*Aim of the exercise*
Set down every record exactly as it appears.

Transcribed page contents
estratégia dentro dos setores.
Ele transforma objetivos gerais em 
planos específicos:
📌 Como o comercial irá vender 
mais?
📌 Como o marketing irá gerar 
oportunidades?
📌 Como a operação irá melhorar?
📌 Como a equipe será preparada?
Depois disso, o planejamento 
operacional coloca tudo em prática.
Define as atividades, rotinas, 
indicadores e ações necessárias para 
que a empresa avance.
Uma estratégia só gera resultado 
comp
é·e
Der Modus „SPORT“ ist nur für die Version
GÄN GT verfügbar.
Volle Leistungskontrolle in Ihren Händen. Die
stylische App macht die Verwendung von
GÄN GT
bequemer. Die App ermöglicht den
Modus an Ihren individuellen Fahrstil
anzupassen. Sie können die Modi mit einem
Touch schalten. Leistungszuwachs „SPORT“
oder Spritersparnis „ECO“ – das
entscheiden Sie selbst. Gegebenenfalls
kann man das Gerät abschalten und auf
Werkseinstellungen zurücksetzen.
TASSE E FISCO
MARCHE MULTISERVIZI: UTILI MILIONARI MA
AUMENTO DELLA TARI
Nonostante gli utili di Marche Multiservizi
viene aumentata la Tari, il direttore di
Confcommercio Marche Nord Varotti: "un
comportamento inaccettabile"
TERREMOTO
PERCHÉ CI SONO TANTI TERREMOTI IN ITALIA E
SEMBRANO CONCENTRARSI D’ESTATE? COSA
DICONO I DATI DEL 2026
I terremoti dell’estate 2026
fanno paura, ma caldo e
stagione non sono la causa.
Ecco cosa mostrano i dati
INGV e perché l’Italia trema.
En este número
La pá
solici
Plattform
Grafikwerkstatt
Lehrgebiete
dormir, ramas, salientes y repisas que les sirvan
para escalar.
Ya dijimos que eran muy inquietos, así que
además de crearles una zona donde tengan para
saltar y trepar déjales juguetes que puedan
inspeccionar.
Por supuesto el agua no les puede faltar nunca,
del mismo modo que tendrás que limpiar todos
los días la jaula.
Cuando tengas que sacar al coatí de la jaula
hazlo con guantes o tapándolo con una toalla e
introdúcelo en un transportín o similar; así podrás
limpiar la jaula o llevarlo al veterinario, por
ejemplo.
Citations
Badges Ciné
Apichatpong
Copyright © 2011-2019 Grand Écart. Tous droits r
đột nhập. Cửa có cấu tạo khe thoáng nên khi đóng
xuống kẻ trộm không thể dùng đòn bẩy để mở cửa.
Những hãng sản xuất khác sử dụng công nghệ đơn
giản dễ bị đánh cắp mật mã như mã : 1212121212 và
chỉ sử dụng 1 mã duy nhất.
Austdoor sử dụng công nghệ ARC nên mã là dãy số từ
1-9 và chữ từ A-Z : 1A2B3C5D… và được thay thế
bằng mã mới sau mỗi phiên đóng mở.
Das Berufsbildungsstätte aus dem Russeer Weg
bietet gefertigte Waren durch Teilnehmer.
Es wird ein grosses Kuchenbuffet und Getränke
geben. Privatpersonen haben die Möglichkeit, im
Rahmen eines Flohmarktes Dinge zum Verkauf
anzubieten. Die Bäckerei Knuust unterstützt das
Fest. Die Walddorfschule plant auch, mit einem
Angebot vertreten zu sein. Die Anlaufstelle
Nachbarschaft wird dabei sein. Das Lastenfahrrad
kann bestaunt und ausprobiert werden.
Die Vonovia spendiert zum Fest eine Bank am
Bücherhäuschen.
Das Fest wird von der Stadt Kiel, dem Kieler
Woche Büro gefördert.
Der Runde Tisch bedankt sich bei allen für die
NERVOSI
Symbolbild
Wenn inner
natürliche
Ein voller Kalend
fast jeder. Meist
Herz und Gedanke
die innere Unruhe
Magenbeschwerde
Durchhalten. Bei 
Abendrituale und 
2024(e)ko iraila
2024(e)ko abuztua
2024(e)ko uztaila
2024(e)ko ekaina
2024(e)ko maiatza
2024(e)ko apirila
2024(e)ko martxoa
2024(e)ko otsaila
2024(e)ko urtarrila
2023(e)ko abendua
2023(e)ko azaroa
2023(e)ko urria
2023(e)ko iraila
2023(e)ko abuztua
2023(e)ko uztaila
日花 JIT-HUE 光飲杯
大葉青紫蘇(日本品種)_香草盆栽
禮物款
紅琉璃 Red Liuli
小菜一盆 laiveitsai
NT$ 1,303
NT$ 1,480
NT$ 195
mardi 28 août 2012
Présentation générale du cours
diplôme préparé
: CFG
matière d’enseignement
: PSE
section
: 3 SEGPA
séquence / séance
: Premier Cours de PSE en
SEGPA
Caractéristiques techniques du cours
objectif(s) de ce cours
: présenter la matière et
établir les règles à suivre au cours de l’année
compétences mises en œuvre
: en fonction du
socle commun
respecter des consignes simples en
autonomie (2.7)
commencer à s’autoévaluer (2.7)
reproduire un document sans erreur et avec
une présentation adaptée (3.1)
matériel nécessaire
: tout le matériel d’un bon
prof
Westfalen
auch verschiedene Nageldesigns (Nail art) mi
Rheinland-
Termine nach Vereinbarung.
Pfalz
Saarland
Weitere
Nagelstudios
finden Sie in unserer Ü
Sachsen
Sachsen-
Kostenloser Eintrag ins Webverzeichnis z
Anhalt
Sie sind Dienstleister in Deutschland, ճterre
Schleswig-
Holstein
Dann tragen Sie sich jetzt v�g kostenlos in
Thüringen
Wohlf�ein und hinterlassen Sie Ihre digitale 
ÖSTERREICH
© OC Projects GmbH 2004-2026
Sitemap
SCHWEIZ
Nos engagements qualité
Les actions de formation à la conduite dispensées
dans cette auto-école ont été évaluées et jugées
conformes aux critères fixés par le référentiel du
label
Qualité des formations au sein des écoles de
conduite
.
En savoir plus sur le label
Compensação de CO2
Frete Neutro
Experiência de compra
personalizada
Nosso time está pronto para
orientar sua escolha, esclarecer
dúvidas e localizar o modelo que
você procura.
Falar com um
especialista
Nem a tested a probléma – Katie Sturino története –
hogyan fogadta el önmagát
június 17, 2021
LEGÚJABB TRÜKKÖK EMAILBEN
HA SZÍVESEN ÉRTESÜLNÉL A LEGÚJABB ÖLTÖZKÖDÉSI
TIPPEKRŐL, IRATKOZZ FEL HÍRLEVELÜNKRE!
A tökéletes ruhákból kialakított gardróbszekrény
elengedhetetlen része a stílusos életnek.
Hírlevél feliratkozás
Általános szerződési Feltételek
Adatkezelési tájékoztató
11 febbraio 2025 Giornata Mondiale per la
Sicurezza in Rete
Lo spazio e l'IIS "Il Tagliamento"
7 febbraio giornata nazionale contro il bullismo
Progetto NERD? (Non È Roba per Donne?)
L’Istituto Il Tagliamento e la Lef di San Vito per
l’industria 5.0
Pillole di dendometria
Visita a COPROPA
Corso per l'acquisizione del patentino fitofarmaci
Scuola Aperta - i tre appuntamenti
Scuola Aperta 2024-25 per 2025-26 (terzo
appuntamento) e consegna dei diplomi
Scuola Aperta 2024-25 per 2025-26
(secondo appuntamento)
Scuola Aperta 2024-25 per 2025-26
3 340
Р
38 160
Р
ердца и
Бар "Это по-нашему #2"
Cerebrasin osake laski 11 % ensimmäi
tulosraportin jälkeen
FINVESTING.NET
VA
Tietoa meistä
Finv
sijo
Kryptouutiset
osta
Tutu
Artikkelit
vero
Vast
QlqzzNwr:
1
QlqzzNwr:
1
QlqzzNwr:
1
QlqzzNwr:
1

*Written response*
estratégia dentro dos setores.
Ele transforma objetivos gerais em 
planos específicos:
📌 Como o comercial irá vender 
mais?
📌 Como o marketing irá gerar 
oportunidades?
📌 Como a operação irá melhorar?
📌 Como a equipe será preparada?
Depois disso, o planejamento 
operacional coloca tudo em prática.
Define as atividades, rotinas, 
indicadores e ações necessárias para 
que a empresa avance.
Uma estratégia só gera resultado 
comp
é·e
Der Modus „SPORT“ ist nur für die Version
GÄN GT verfügbar.
Volle Leistungskontrolle in Ihren Händen. Die
stylische App macht die Verwendung von
GÄN GT
bequemer. Die App ermöglicht den
Modus an Ihren individuellen Fahrstil
anzupassen. Sie können die Modi mit einem
Touch schalten. Leistungszuwachs „SPORT“
oder Spritersparnis „ECO“ – das
entscheiden Sie selbst. Gegebenenfalls
kann man das Gerät abschalten und auf
Werkseinstellungen zurücksetzen.
TASSE E FISCO
MARCHE MULTISERVIZI: UTILI MILIONARI MA
AUMENTO DELLA TARI
Nonostante gli utili di Marche Multiservizi
viene aumentata la Tari, il direttore di
Confcommercio Marche Nord Varotti: "un
comportamento inaccettabile"
TERREMOTO
PERCHÉ CI SONO TANTI TERREMOTI IN ITALIA E
SEMBRANO CONCENTRARSI D’ESTATE? COSA
DICONO I DATI DEL 2026
I terremoti dell’estate 2026
fanno paura, ma caldo e
stagione non sono la causa.
Ecco cosa mostrano i dati
INGV e perché l’Italia trema.
En este número
La pá
solici
Plattform
Grafikwerkstatt
Lehrgebiete
dormir, ramas, salientes y repisas que les sirvan
para escalar.
Ya dijimos que eran muy inquietos, así que
además de crearles una zona donde tengan para
saltar y trepar déjales juguetes que puedan
inspeccionar.
Por supuesto el agua no les puede faltar nunca,
del mismo modo que tendrás que limpiar todos
los días la jaula.
Cuando tengas que sacar al coatí de la jaula
hazlo con guantes o tapándolo con una toalla e
introdúcelo en un transportín o similar; así podrás
limpiar la jaula o llevarlo al veterinario, por
ejemplo.
Citations
Badges Ciné
Apichatpong
Copyright © 2011-2019 Grand Écart. Tous droits r
đột nhập. Cửa có cấu tạo khe thoáng nên khi đóng
xuống kẻ trộm không thể dùng đòn bẩy để mở cửa.
Những hãng sản xuất khác sử dụng công nghệ đơn
giản dễ bị đánh cắp mật mã như mã : 1212121212 và
chỉ sử dụng 1 mã duy nhất.
Austdoor sử dụng công nghệ ARC nên mã là dãy số từ
1-9 và chữ từ A-Z : 1A2B3C5D… và được thay thế
bằng mã mới sau mỗi phiên đóng mở.
Das Berufsbildungsstätte aus dem Russeer Weg
bietet gefertigte Waren durch Teilnehmer.
Es wird ein grosses Kuchenbuffet und Getränke
geben. Privatpersonen haben die Möglichkeit, im
Rahmen eines Flohmarktes Dinge zum Verkauf
anzubieten. Die Bäckerei Knuust unterstützt das
Fest. Die Walddorfschule plant auch, mit einem
Angebot vertreten zu sein. Die Anlaufstelle
Nachbarschaft wird dabei sein. Das Lastenfahrrad
kann bestaunt und ausprobiert werden.
Die Vonovia spendiert zum Fest eine Bank am
Bücherhäuschen.
Das Fest wird von der Stadt Kiel, dem Kieler
Woche Büro gefördert.
Der Runde Tisch bedankt sich bei allen für die
NERVOSI
Symbolbild
Wenn inner
natürliche
Ein voller Kalend
fast jeder. Meist
Herz und Gedanke
die innere Unruhe
Magenbeschwerde
Durchhalten. Bei 
Abendrituale und 
2024(e)ko iraila
2024(e)ko abuztua
2024(e)ko uztaila
2024(e)ko ekaina
2024(e)ko maiatza
2024(e)ko apirila
2024(e)ko martxoa
2024(e)ko otsaila
2024(e)ko urtarrila
2023(e)ko abendua
2023(e)ko azaroa
2023(e)ko urria
2023(e)ko iraila
2023(e)ko abuztua
2023(e)ko uztaila
日花 JIT-HUE 光飲杯
大葉青紫蘇(日本品種)_香草盆栽
禮物款
紅琉璃 Red Liuli
小菜一盆 laiveitsai
NT$ 1,303
NT$ 1,480
NT$ 195
mardi 28 août 2012
Présentation générale du cours
diplôme préparé
: CFG
matière d’enseignement
: PSE
section
: 3 SEGPA
séquence / séance
: Premier Cours de PSE en
SEGPA
Caractéristiques techniques du cours
objectif(s) de ce cours
: présenter la matière et
établir les règles à suivre au cours de l’année
compétences mises en œuvre
: en fonction du
socle commun
respecter des consignes simples en
autonomie (2.7)
commencer à s’autoévaluer (2.7)
reproduire un document sans erreur et avec
une présentation adaptée (3.1)
matériel nécessaire
: tout le matériel d’un bon
prof
Westfalen
auch verschiedene Nageldesigns (Nail art) mi
Rheinland-
Termine nach Vereinbarung.
Pfalz
Saarland
Weitere
Nagelstudios
finden Sie in unserer Ü
Sachsen
Sachsen-
Kostenloser Eintrag ins Webverzeichnis z
Anhalt
Sie sind Dienstleister in Deutschland, ճterre
Schleswig-
Holstein
Dann tragen Sie sich jetzt v�g kostenlos in
Thüringen
Wohlf�ein und hinterlassen Sie Ihre digitale 
ÖSTERREICH
© OC Projects GmbH 2004-2026
Sitemap
SCHWEIZ
Nos engagements qualité
Les actions de formation à la conduite dispensées
dans cette auto-école ont été évaluées et jugées
conformes aux critères fixés par le référentiel du
label
Qualité des formations au sein des écoles de
conduite
.
En savoir plus sur le label
Compensação de CO2
Frete Neutro
Experiência de compra
personalizada
Nosso time está pronto para
orientar sua escolha, esclarecer
dúvidas e localizar o modelo que
você procura.
Falar com um
especialista
Nem a tested a probléma – Katie Sturino története –
hogyan fogadta el önmagát
június 17, 2021
LEGÚJABB TRÜKKÖK EMAILBEN
HA SZÍVESEN ÉRTESÜLNÉL A LEGÚJABB ÖLTÖZKÖDÉSI
TIPPEKRŐL, IRATKOZZ FEL HÍRLEVELÜNKRE!
A tökéletes ruhákból kialakított gardróbszekrény
elengedhetetlen része a stílusos életnek.
Hírlevél feliratkozás
Általános szerződési Feltételek
Adatkezelési tájékoztató
11 febbraio 2025 Giornata Mondiale per la
Sicurezza in Rete
Lo spazio e l'IIS "Il Tagliamento"
7 febbraio giornata nazionale contro il bullismo
Progetto NERD? (Non È Roba per Donne?)
L’Istituto Il Tagliamento e la Lef di San Vito per
l’industria 5.0
Pillole di dendometria
Visita a COPROPA
Corso per l'acquisizione del patentino fitofarmaci
Scuola Aperta - i tre appuntamenti
Scuola Aperta 2024-25 per 2025-26 (terzo
appuntamento) e consegna dei diplomi
Scuola Aperta 2024-25 per 2025-26
(secondo appuntamento)
Scuola Aperta 2024-25 per 2025-26
3 340
Р
38 160
Р
ердца и
Бар "Это по-нашему #2"
Cerebrasin osake laski 11 % ensimmäi
tulosraportin jälkeen
FINVESTING.NET
VA
Tietoa meistä
Finv
sijo
Kryptouutiset
osta
Tutu
Artikkelit
vero
Vast
QlqzzNwr:
1
QlqzzNwr:
1
QlqzzNwr:
1
QlqzzNwr:
1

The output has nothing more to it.